L’enquête révèle qu’une femme ménopausée sur deux a peur de vieillir. D’autant que les Français partagent le sentiment que les femmes et les hommes sont traités différemment lorsqu’ils vieillissent (à 50 %). 

Comment vit-on la ménopause en France ?

Dans notre pays, 15 % des femmes ménopausées ou préménopausées déclarent mal vivre ce passage ; 44% en période de préménopause évoquent un impact négatif sur leur quotidien ; 41% d’entre elles ont déjà entendu des commentaires ironiques ou moqueurs. Mais, il s’agit aussi d’une libération car 59 % des femmes ménopausées y voient autant d’avantages que d’inconvénients, le premier bénéfice étant la fin des contraintes et des douleurs liées aux règles. 

Quels maux met-on derrière ce mot « ménopause » ?

Spontanément, les Français (65 %) définissent la ménopause par ses impacts (ne plus avoir de règles, ne plus avoir d’enfants), ses symptômes et ses inconvénients. Ainsi, 39 % l’évoquent comme une étape de la vie d’une femme. Pour les personnes concernées, la ménopause fait référence aux contraintes de santé : avoir des bouffées de chaleur (84 %), prendre du poids (63 %), être vieille (36 %), perdre sa libido (36 %), augmenter la probabilité d’avoir des problèmes de santé (34 %), se sentir déprimée (33 %) … 

Un sujet difficile à aborder

Selon l’enquête Mgen, 42 % des Français en parlent peu, 39 % pas du tout. Ce sont les femmes en préménopause qui en discutent le plus et qui cherchent le plus à s’informer (78 %). Quatre sur dix se déclarent inquiètes à cette période… Elles se tournent vers des personnes qui peuvent leur répondre sans jugement : les professionnels de santé (52 %), l’entourage (41 %) et prioritairement d’autres femmes concernées, puis Internet (15 %) et enfin la presse (14 %).

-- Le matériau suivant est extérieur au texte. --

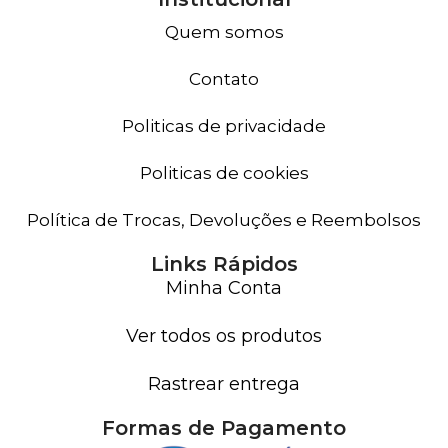
Quem somos
Contato
Politicas de privacidade
Politicas de cookies
Política de Trocas, Devoluções e Reembolsos
Links Rápidos
Minha Conta
Ver todos os produtos
Rastrear entrega
Formas de Pagamento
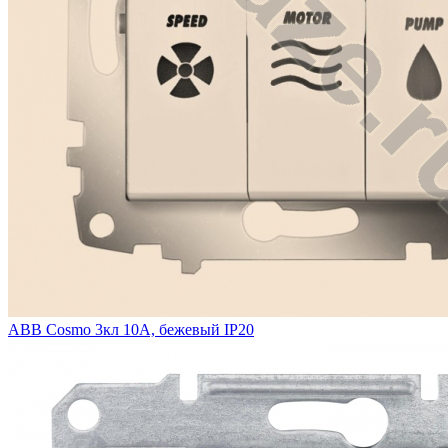
ABB Cosmo 3кл 10А, бежевый IP20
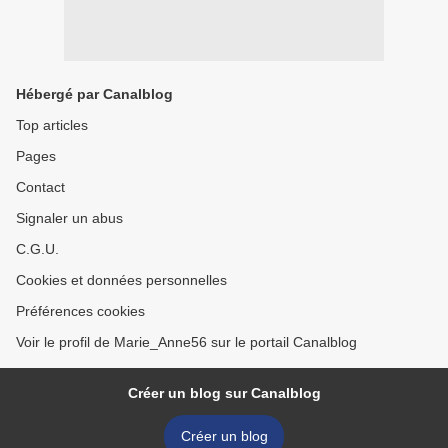
Hébergé par Canalblog
Top articles
Pages
Contact
Signaler un abus
C.G.U.
Cookies et données personnelles
Préférences cookies
Voir le profil de Marie_Anne56 sur le portail Canalblog
Créer un blog sur Canalblog
Créer un blog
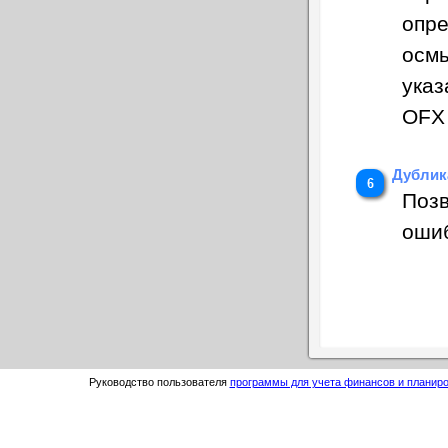
опре
осмы
указ
OFX 
Дублик
Позв
ошиб
Руководство пользователя
программы для учета финансов и планиро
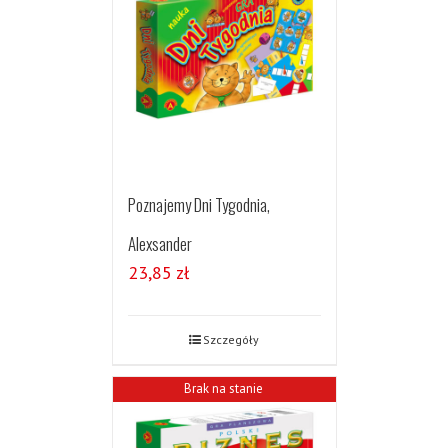
Poznajemy Dni Tygodnia,
Alexsander
23,85
zł
Szczegóły
Brak na stanie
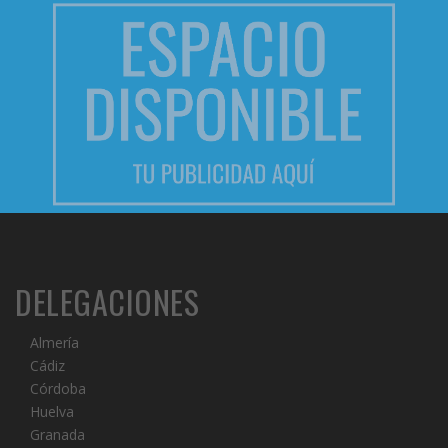
DELEGACIONES
Almería
Cádiz
Córdoba
Huelva
Granada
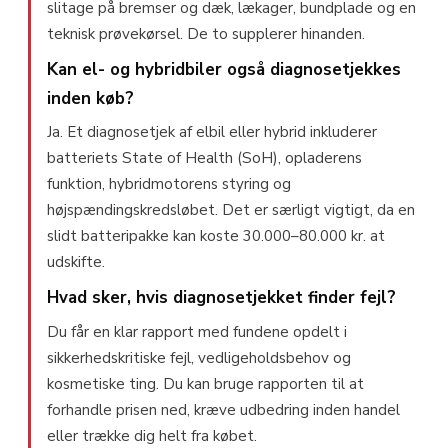
slitage på bremser og dæk, lækager, bundplade og en
teknisk prøvekørsel. De to supplerer hinanden.
Kan el- og hybridbiler også diagnosetjekkes
inden køb?
Ja. Et diagnosetjek af elbil eller hybrid inkluderer
batteriets State of Health (SoH), opladerens
funktion, hybridmotorens styring og
højspændingskredsløbet. Det er særligt vigtigt, da en
slidt batteripakke kan koste 30.000–80.000 kr. at
udskifte.
Hvad sker, hvis diagnosetjekket finder fejl?
Du får en klar rapport med fundene opdelt i
sikkerhedskritiske fejl, vedligeholdsbehov og
kosmetiske ting. Du kan bruge rapporten til at
forhandle prisen ned, kræve udbedring inden handel
eller trække dig helt fra købet.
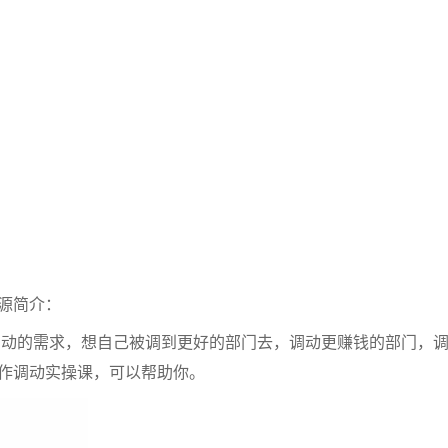
源简介：
动的需求，想自己被调到更好的部门去，调动更赚钱的部门，
作调动实操课，可以帮助你。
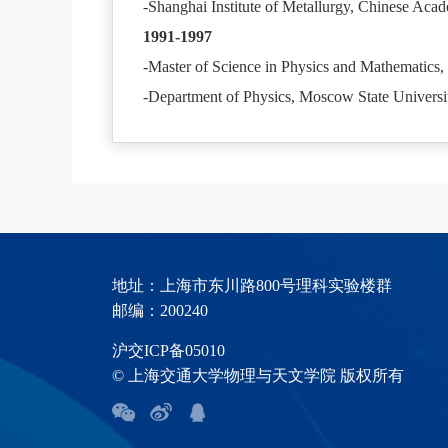
-Shanghai Institute of Metallurgy, Chinese Acad
1991-1997
-Master of Science in Physics and Mathematics
-Department of Physics, Moscow State Universi
地址：上海市东川路800号理科实验楼群
邮编：200240
沪交ICP备05010
© 上海交通大学物理与天文学院 版权所有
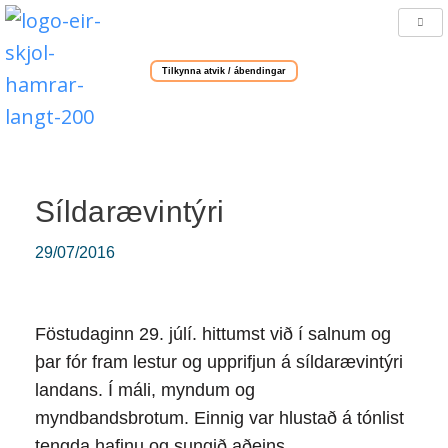
Tilkynna atvik / ábendingar
Síldarævintýri
29/07/2016
Föstudaginn 29. júlí. hittumst við í salnum og
þar fór fram lestur og upprifjun á síldarævintýri
landans. Í máli, myndum og
myndbandsbrotum. Einnig var hlustað á tónlist
tengda hafinu og sungið aðeins.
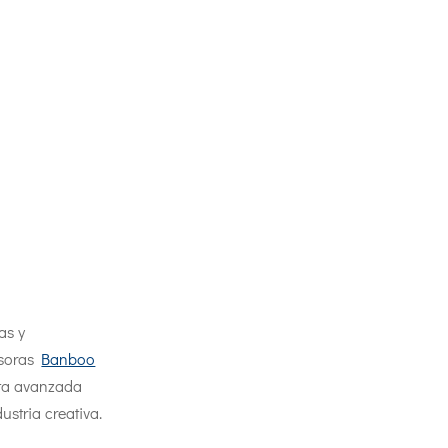
as y
esoras
Banboo
sta avanzada
stria creativa.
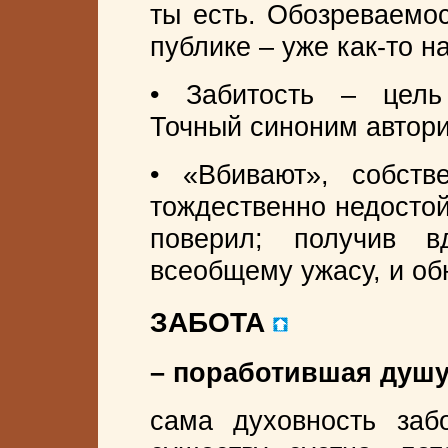
ты есть. Обозреваемос
публике – уже как-то н
• Забитость – цель 
Точный синоним автор
• «Вбивают», собств
тождественно недостойн
поверил; получив в
всеобщему ужасу, и обн
ЗАБОТА
– поработившая душу 
сама духовность заб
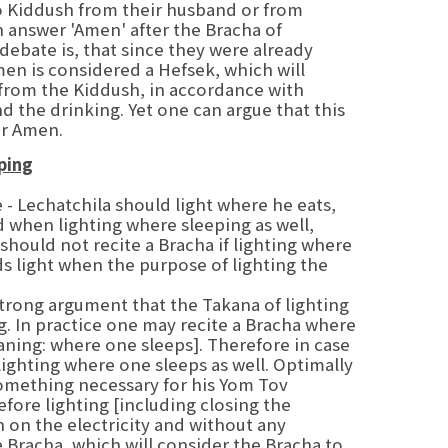
to Kiddush from their husband or from
n answer 'Amen' after the Bracha of
ebate is, that since they were already
en is considered a Hefsek, which will
from the Kiddush, in accordance with
 the drinking. Yet one can argue that this
er Amen.
eping
- Lechatchila should light where he eats,
d when lighting where sleeping as well,
should not recite a Bracha if lighting where
s light when the purpose of lighting the
 strong argument that the Takana of lighting
ng. In practice one may recite a Bracha where
aning: where one sleeps]. Therefore in case
lighting where one sleeps as well. Optimally
something necessary for his Yom Tov
efore lighting [including closing the
n on the electricity and without any
e Bracha, which will consider the Bracha to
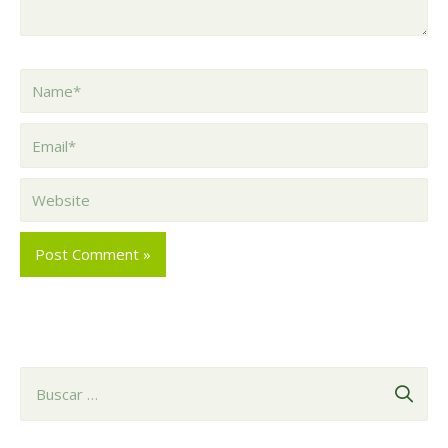
Name*
Email*
Website
B
u
s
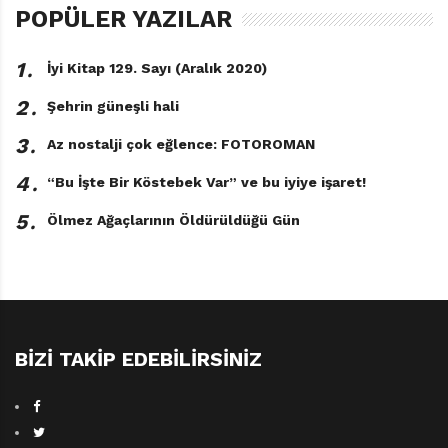
POPÜLER YAZILAR
1․
İyi Kitap 129. Sayı (Aralık 2020)
2․
Şehrin güneşli hali
3․
Az nostalji çok eğlence: FOTOROMAN
4․
“Bu İşte Bir Köstebek Var” ve bu iyiye işaret!
5․
Ölmez Ağaçlarının Öldürüldüğü Gün
BIZI TAKIP EDEBILIRSINIZ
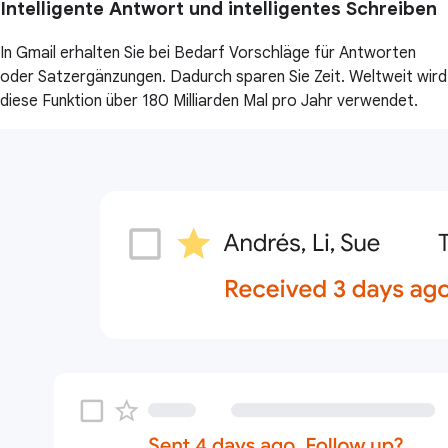
Intelligente Antwort und intelligentes Schreiben
In Gmail erhalten Sie bei Bedarf Vorschläge für Antworten
oder Satzergänzungen. Dadurch sparen Sie Zeit. Weltweit wird
diese Funktion über 180 Milliarden Mal pro Jahr verwendet.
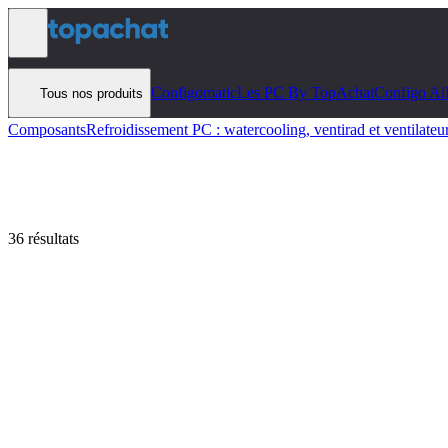
Aller au contenu
Configomatic
Les PC By TopAchat
Configo Ai
Tous nos produits
Composants
Refroidissement PC : watercooling, ventirad et ventilateu
36 résultats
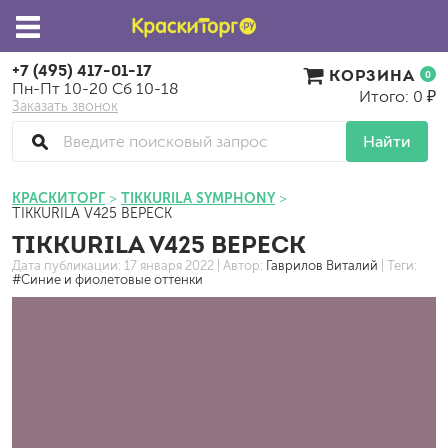
+7 (495) 417-01-17
КОРЗИНА
0
Пн-Пт 10-20 Сб 10-18
Итого: 0 ₽
Заказать звонок
Найти
КРАСКИТОРГ
TIKKURILA SYMPHONY
TIKKURILA V425 ВЕРЕСК
TIKKURILA V425 ВЕРЕСК
Дата публикации:
17 января 2022
| Автор:
Гаврилов Виталий
| Теги:
#Синие и фиолетовые оттенки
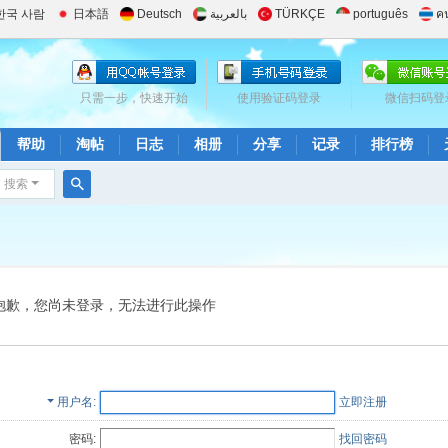
한국 사람
日本語
Deutsch
بالعربية
TÜRKÇE
português
ค
只需一步，快速开始
使用验证码登录
微信扫码登
帮助
淘帖
日志
相册
分享
记录
排行榜
搜索
搜
索
抱歉，您尚未登录，无法进行此操作
用户名
立即注册
密码:
找回密码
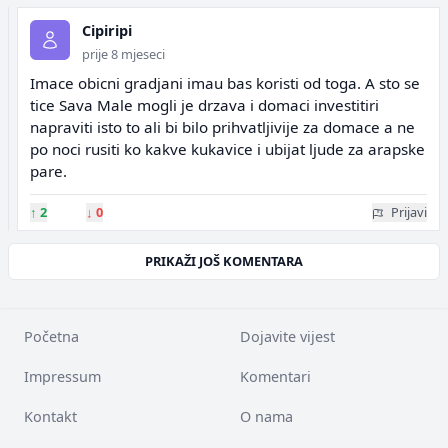
Cipiripi
prije 8 mjeseci
Imace obicni gradjani imau bas koristi od toga. A sto se
tice Sava Male mogli je drzava i domaci investitiri
napraviti isto to ali bi bilo prihvatljivije za domace a ne
po noci rusiti ko kakve kukavice i ubijat ljude za arapske
pare.
↑
2
↓
0
Prijavi
PRIKAŽI JOŠ KOMENTARA
Početna
Dojavite vijest
Impressum
Komentari
Kontakt
O nama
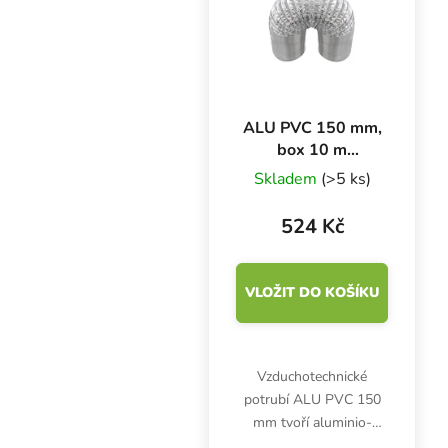
ALU PVC 150 mm,
box 10 m
ventilační potrubí
Skladem
(>5 ks)
524 Kč
VLOŽIT DO KOŠÍKU
Vzduchotechnické
potrubí ALU PVC 150
mm tvoří aluminio-
laminátové vrstvy a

Parler de ménopause n’est pas si simple, ce qui est révélateur d’un tabou (que l’on définit par « ce sur quoi on fait silence, par crainte ou pudeur »). De fait, seule une femme en couple sur deux a évoqué ce sujet avec son ou sa conjoint(e). 

Plusieurs raisons expliquent cette difficulté :

– c’est un sujet pénible auquel on n’a pas envie de penser : 34 % (40 % pour les femmes, 29 % pour les hommes),

– tabou, dont il est délicat de parler : 29 % (31 % femmes, 27 % hommes),

– dont les symptômes ne sont pas facilement identifiables : 27 % (35 % femmes, 21 % hommes), 

– dont on ne sait pas à qui parler : 23 % (33 % femmes, 15 % hommes), 

– sur lequel on n’a pas assez d’information : 18 % (16 % femmes, 19 % hommes). 

Conjuguer ménopause et travail :

Alors que 40 % des Français pensent qu’elle devrait être prise en compte dans le cadre du travail – les hommes sont majoritaires à 47 % –, les femmes ménopausées ou en période de préménopause sont 60 % à être contre cette prise en considération. Elles craignent probablement le regard stigmatisant et la réaction négative de leur entourage professionnel. 

Côté santé

A l’exception de l’ostéoporose, les risques de santé pouvant être aggravés par la ménopause sont peu connus. Six Françaises sur dix concernées par la ménopause, et environ une femme de 50 ans et plus sur deux, ignorent les problèmes cardio-vasculaires, les cancers (seins, intestins…), les risques métaboliques (hypercholestérolémie, diabète…). Par ailleurs, 90 % des femmes ne suivent aucun traitement médical dans le cadre de leur ménopause.